Rozbroił mnie apel wiceprzewodniczącej Rady Miasta Lublin opublikowany na łamach "Dziennika Wschodniego", w którym pani Marta Wcisło zwraca się do pracodawców, by albo udzielili rodzicom urlopu, albo pozwolili zabrać dzieci do pracy.
Wszystko oczywiście w związku z planowanym strajkiem nauczycieli, którzy nie zapewnią dzieciom opieki w szkołach i przedszkolach.
Jako mama dwójki dzieci już wyobrażam sobie organizację pracy z pociechami u boku. Gdyby to jeszcze były tylko np. moje dzieci, może jakoś dałoby radę pracować, ale wyobraźmy sobie urzędy, banki, przychodnie, czy jakiekolwiek inne zakłady pracy, w których każdy rodzic, nie mając co zrobić z dziećmi, zabrałby je do pracy. Czy któryś z rodziców jest w stanie wyobrazić sobie grzeczne zachowanie przez 8 godzin kilkorga dzieci w jednym miejscu? A co, jeśli do jakiejś instytucji rodzice przyprowadzą przykładowo 20 lub 30 dzieciaków? Jest oczywiście alternatywa z urlopem, ale nie wiadomo, ile strajk potrwa i myślę, że większość rodziców nie zechce wykorzystać swego urlopu, by zamiast pojechać z dziećmi na wakacje, posiedzieć w domu, bo nauczyciele strajkują.

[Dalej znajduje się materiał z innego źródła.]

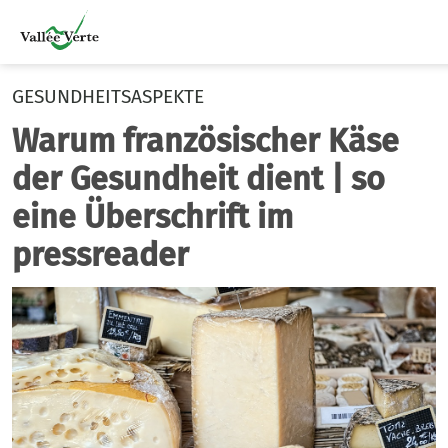
GESUNDHEITSASPEKTE
Warum französischer Käse
der Gesundheit dient | so
eine Überschrift im
pressreader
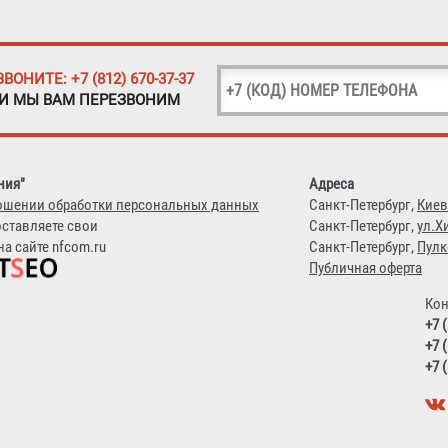
ЗВОНИТЕ: +7 (812) 670-37-37
 И МЫ ВАМ ПЕРЕЗВОНИМ
ния"
Адреса
ошении обработки персональных данных
Санкт-Петербург,
Киев
оставляете свои
Санкт-Петербург,
ул.Х
а сайте nfcom.ru
Санкт-Петербург,
Пулк
Публичная оферта
Кон
+7 
+7 
+7 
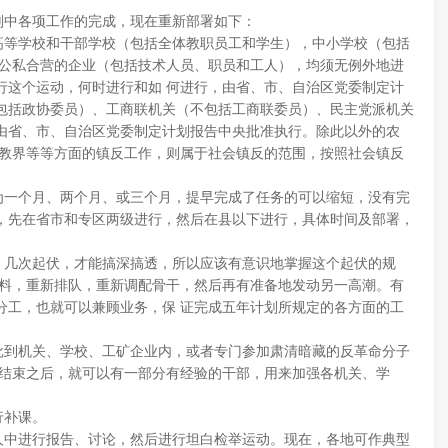
中各项工作的完成，现在重新部署如下：
等学校和干部学校（包括全体教职员工和学生），中小学校（包括
、公私合营的企业（包括技术人员、职员和工人），均须无例外地进
行这个运动，何时进行和如 何进行，由省、市、自治区党委制定计
包括政协委员）、工商联机关（不包括工商联委员）、民主党派机关
由省、市、自治区党委制定计划报告中央批准执行。除此以外的农
宗教界等等方面的镇反工作，则属于社会镇反的范围，按照社会镇反
一个月、两个月、或三个月，提早完成了任务的可以缩短，没有完
，先在省市和专区两级进行，然后在县以下进行，具体时间及部署，
几次起伏，才能搞深搞透，所以应该有意识地掌握这个起伏的规
材料，重新排队，重新调配骨干，然后再有准备地发动另一高潮。有
分工，也就可以兼顾业务，保 证完成五年计划所规定的各方面的工
到机关、学校、工矿企业内，或者专门参加肃清暗藏的反革命分子
动结束之后，就可以有一部分有经验的干部，用来加强各机关、学
行补课。
中进行报告、讨论，然后进行坦白检举运动。现在，各地可作典型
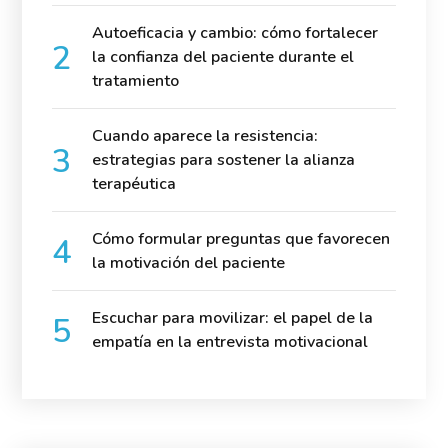
Autoeficacia y cambio: cómo fortalecer
la confianza del paciente durante el
tratamiento
Cuando aparece la resistencia:
estrategias para sostener la alianza
terapéutica
Cómo formular preguntas que favorecen
la motivación del paciente
Escuchar para movilizar: el papel de la
empatía en la entrevista motivacional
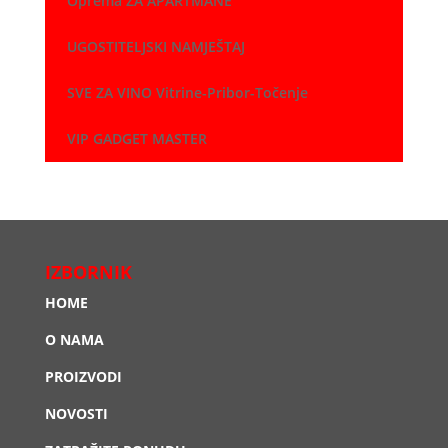
Oprema ZA APARTMANE
UGOSTITELJSKI NAMJEŠTAJ
SVE ZA VINO Vitrine-Pribor-Točenje
VIP GADGET MASTER
IZBORNIK
HOME
O NAMA
PROIZVODI
NOVOSTI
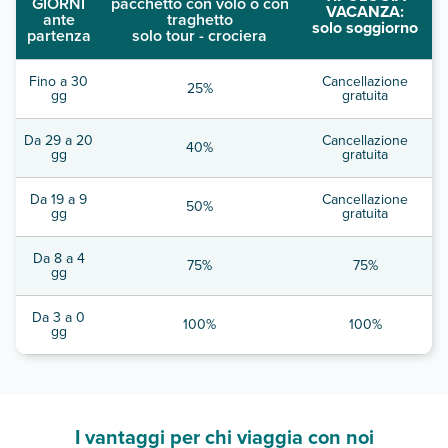
GIORNI
pacchetto con volo o con
VACANZA:
ante
traghetto
solo soggiorno
partenza
solo tour - crociera
Fino a 30
Cancellazione
25%
gg
gratuita
Da 29 a 20
Cancellazione
40%
gg
gratuita
Da 19 a 9
Cancellazione
50%
gg
gratuita
Da 8 a 4
75%
75%
gg
Da 3 a 0
100%
100%
gg
I vantaggi per chi viaggia con noi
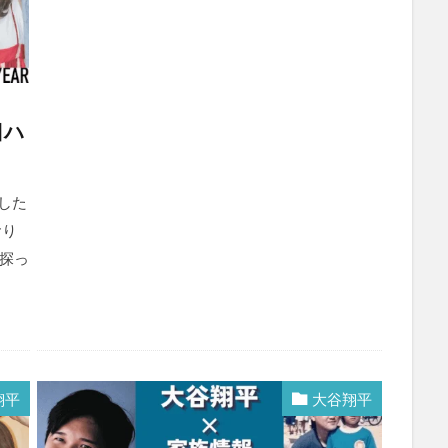
日ハ
表した
おり
探っ
翔平
大谷翔平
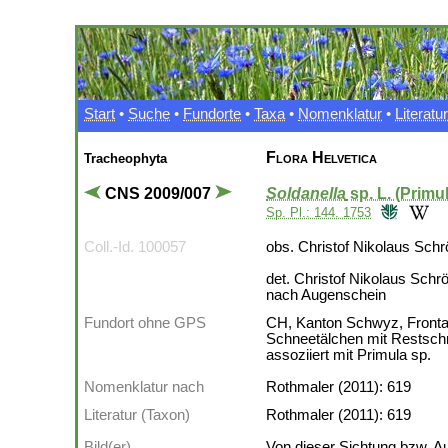
Start
•
Suche
•
Fundorte
•
Taxa
•
Nomenklatur
•
Literatur
Flora Helvetica
Tracheophyta
CNS 2009/007
Soldanella
sp.
L. (Primu
Sp. Pl.: 144. 1753
Coll.-Id. 100057
obs. Christof Nikolaus Schr
det. Christof Nikolaus Schr
nach Augenschein
Fundort ohne GPS
CH, Kanton Schwyz, Frontal
Schneetälchen mit Restsc
assoziiert mit Primula sp.
Nomenklatur nach
Rothmaler (2011): 619
Literatur (Taxon)
Rothmaler (2011): 619
Bild(er)
Von dieser Sichtung bzw. A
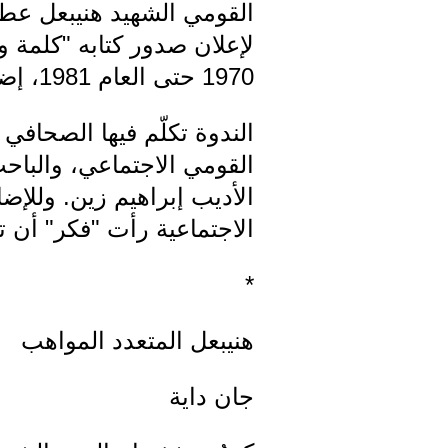
القومي الشهيد هنيبعل عطية
لإعلان صدور كتابه "كلمة و
1970 حتى العام 1981، إضافة إلى محطات بارزة في تاريخ الأمة أضاء عطية عليها بقلمه وريشته.
الندوة تكلّم فيها الصحاف
القومي الاجتماعي، والباح
الأديب إبراهيم زين. وللإضا
الاجتماعية رأت "فكر" أن ت
*
هنيبعل المتعدد المواهب
جان داية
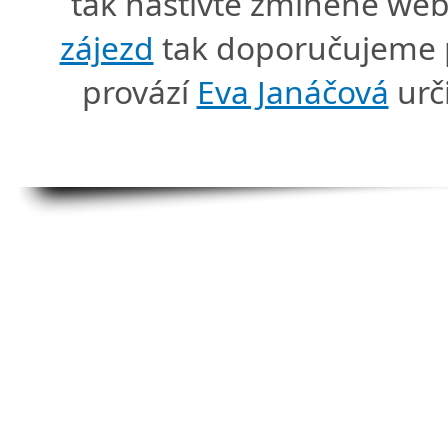
tak naštivte zmíněné we
zájezd
tak doporučujeme p
provází
Eva Janáčová
urč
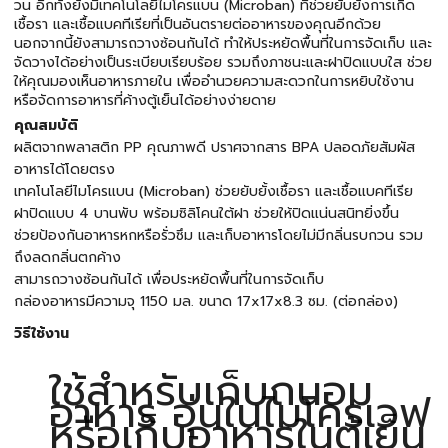
วน อีกทั้งยังมีเทคโนโลยีไมโครแบน (Microban) ที่ช่วยยับยั้งการเกิด
เชื้อรา และเชื้อแบคทีเรียที่เป็นอันตรายต่ออาหารของคุณอีกด้วย
นอกจากนี้ยังสามารถวางซ้อนกันได้ ทำให้ประหยัดพื้นที่ในการจัดเก็บ และ
จัดวางได้อย่างเป็นระเบียบเรียบร้อย รวมถึงภาชนะและฝาปิดแบบใส ช่วย
ให้คุณมองเห็นอาหารภายใน เพื่ออำนวยความสะดวกในการหยิบใช้งาน
หรือจัดการอาหารที่ค้างตู้เย็นได้อย่างง่ายดาย
คุณสมบัติ
ผลิตจากพลาสติก PP คุณภาพดี ปราศจากสาร BPA ปลอดภัยสัมผัส
อาหารได้โดยตรง
เทคโนโลยีไมโครแบน (Microban) ช่วยยับยั้งเชื้อรา และเชื้อแบคทีเรีย
ฝาปิดแบบ 4 บานพับ พร้อมซิลิโคนใต้ฝา ช่วยให้ปิดแน่นสนิทยิ่งขึ้น
ช่วยป้องกันอาหารหกหรือรั่วซึม และเก็บอาหารโดยไม่มีกลิ่นรบกวน รวม
ถึงลดกลิ่นตกค้าง
สามารถวางซ้อนกันได้ เพื่อประหยัดพื้นที่ในการจัดเก็บ
กล่องอาหารมีความจุ 1150 มล. ขนาด 17x17x8.3 ซม. (ต่อกล่อง)
วิธีใช้งาน
ใช้สำหรับเก็บถนอม
อาหาร อุ่นในไมโครเวฟ
หรือเก็บอาหารในตู้เย็น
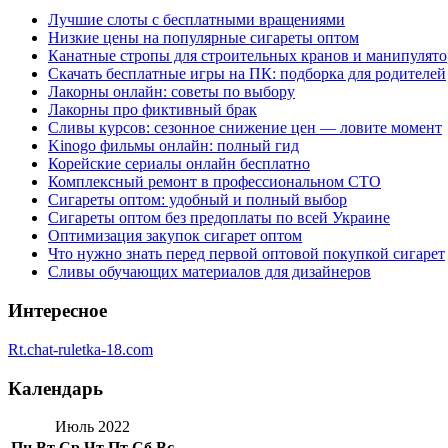
Лучшие слоты с бесплатными вращениями
Низкие цены на популярные сигареты оптом
Канатные стропы для строительных кранов и манипулято
Скачать бесплатные игры на ПК: подборка для родителей
Лакорны онлайн: советы по выбору
Лакорны про фиктивный брак
Сливы курсов: сезонное снижение цен — ловите момент
Kinogo фильмы онлайн: полный гид
Корейские сериалы онлайн бесплатно
Комплексный ремонт в профессиональном СТО
Сигареты оптом: удобный и полный выбор
Сигареты оптом без предоплаты по всей Украине
Оптимизация закупок сигарет оптом
Что нужно знать перед первой оптовой покупкой сигарет
Сливы обучающих материалов для дизайнеров
Интересное
Rt.chat-ruletka-18.com
Календарь
Июль 2022
Пн
Вт
Ср
Чт
Пт
Сб
Вс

Dziś jest piątek i my, rodzice, nie wiemy, na czym stoimy. Posyłać dzieci do szkoły w poniedziałek, czy nie? A co, jeśli pójdą i będzie strajk? Ktoś się nimi zajmie, czy zostaną odesłane do domu? Jeśli tak, to w jaki sposób, bo raczej pierwszaki czy drugoklasiści nie poruszają się bez opieki po mieście?
Jeszcze większą frustrację przeżywają zarówno rodzice, jak i dzieci, które mają zdawać egzaminy do szkół średnich. Nauczyciele apelują o wyrozumiałość, rodzice z takim samym apelem zwracają się w drugą stronę.
Chyba że rozwiązaniem będzie przyprowadzić dzieci do pani wiceprzewodniczącej Rady Miasta, która w ramach pracy zajmie się przynajmniej młodszymi dziećmi?